**Work to be completed:** Find all lines with the word "Company" in the material, then copy them.

== Segment start ==

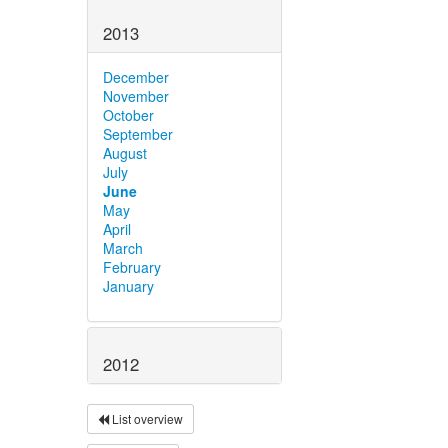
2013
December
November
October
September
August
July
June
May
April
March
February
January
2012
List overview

== Segment end ==
== Segment start ==

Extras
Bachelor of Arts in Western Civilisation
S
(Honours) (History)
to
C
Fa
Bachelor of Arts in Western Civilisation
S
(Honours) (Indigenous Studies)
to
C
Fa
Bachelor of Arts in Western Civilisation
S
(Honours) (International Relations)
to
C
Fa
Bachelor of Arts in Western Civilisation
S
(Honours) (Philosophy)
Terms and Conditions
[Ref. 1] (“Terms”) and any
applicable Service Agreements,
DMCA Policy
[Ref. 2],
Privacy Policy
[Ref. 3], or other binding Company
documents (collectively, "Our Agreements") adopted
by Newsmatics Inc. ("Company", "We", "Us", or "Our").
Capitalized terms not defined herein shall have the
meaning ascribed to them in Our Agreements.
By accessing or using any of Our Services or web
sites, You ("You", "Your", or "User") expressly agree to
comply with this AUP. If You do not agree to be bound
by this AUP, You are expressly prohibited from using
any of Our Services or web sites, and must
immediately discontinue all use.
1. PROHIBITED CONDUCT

== Segment end ==

**Your response:**
[Ref. 3], or other binding Company
by Newsmatics Inc. ("Company", "We", "Us", or "Our").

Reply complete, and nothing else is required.